Мари пьет водку, медлит, говорит: счастье — это всегда момент до того. В секунду до момента, в котором я, собственно, и должна бы быть счастлива, в эту секунду я счастлива и не знаю об этом. Я уже многих предавала, я думаю. И я считаю, что это прекрасно, если причины моих действий внешние.
Художник неподвижно смотрит на нее. В ответ Мари смотрит на художника, это она умеет делать. Люди, стоящие возле них, ощущают какое-то беспокойство, художник действительно слишком мал и некрасив.
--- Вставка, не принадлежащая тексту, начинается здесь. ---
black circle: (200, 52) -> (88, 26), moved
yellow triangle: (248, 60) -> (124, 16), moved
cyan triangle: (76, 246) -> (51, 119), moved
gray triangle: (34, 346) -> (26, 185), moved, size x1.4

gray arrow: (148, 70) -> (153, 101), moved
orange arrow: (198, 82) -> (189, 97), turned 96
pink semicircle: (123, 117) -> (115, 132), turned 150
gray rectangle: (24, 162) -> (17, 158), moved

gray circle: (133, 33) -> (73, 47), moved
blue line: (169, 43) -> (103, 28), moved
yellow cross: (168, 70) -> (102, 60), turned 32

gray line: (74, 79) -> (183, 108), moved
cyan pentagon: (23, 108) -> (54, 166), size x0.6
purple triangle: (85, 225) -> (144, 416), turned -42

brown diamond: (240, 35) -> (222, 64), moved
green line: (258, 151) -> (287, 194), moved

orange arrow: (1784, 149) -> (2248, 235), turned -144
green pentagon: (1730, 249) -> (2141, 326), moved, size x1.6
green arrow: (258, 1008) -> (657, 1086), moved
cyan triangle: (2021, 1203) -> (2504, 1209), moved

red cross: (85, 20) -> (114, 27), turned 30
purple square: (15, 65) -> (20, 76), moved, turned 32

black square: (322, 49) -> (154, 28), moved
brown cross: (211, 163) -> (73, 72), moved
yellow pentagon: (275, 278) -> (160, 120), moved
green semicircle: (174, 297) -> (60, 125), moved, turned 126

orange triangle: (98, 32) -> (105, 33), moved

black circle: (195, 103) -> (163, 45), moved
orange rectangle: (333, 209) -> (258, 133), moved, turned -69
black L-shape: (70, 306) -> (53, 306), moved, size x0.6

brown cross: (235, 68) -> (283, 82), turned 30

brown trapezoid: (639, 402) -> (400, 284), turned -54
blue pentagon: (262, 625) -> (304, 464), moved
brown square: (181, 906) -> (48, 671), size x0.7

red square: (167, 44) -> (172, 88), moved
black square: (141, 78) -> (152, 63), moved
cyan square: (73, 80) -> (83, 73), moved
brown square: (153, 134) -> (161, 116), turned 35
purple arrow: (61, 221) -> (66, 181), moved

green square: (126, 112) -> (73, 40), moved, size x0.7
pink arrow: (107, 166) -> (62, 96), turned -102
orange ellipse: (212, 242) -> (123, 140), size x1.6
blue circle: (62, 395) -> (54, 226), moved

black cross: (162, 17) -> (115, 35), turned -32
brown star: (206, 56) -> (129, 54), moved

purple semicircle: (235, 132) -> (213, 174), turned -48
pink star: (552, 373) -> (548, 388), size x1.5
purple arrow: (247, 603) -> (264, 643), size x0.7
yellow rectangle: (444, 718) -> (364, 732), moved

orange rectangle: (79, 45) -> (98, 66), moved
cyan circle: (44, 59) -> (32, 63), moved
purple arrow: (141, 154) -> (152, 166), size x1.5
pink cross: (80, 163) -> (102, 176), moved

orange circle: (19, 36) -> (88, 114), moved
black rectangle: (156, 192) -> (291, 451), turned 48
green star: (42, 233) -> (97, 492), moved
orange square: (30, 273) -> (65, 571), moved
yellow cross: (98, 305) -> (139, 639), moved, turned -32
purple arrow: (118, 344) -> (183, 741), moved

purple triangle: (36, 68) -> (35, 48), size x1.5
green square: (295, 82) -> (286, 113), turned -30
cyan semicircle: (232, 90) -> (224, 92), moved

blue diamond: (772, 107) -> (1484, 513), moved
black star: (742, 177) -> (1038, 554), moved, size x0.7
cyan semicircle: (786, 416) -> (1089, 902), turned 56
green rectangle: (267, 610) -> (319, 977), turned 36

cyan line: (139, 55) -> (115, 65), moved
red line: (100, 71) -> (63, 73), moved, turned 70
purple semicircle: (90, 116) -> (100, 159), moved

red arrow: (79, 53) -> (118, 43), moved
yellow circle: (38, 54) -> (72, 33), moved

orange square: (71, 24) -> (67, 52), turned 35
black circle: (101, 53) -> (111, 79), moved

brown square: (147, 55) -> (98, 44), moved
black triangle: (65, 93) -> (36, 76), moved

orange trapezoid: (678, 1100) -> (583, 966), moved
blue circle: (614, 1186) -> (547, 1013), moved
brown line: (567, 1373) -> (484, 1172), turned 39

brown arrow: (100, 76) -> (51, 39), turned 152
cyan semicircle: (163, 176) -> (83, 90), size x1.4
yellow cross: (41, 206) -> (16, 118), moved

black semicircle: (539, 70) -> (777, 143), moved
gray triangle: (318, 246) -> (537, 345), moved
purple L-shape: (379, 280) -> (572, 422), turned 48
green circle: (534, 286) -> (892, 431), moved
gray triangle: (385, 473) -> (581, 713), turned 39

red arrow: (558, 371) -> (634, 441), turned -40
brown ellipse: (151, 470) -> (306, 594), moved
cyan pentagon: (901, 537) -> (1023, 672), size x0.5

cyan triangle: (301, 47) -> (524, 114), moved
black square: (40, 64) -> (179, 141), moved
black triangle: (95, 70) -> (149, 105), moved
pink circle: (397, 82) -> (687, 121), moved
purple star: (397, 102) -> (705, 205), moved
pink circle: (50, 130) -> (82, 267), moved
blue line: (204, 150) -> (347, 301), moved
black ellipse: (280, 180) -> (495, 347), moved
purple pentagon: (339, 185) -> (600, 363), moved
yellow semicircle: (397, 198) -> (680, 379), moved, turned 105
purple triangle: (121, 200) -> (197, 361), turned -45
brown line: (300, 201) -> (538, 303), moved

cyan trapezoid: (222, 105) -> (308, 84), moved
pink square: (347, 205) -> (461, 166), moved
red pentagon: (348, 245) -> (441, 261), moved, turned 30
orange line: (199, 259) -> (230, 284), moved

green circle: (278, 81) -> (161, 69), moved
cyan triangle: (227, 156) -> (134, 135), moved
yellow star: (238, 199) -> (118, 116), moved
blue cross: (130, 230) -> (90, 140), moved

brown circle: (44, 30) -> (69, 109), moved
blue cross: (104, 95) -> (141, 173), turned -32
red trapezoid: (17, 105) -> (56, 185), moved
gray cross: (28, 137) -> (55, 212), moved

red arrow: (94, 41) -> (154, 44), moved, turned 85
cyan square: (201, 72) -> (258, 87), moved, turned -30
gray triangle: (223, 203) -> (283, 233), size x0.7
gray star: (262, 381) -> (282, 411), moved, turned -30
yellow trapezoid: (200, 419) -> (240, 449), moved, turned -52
Скорее из упрямства, чем из солидарности, наклоняется Мари, берет голову художника двумя руками и целует его в губы. Он, естественно, целует ее. После этого Мари дает ему номер телефона и уходит и только снаружи, вдохнув холодный, чистый ночной воздух, чувствует, как сильно она на самом деле пьяна.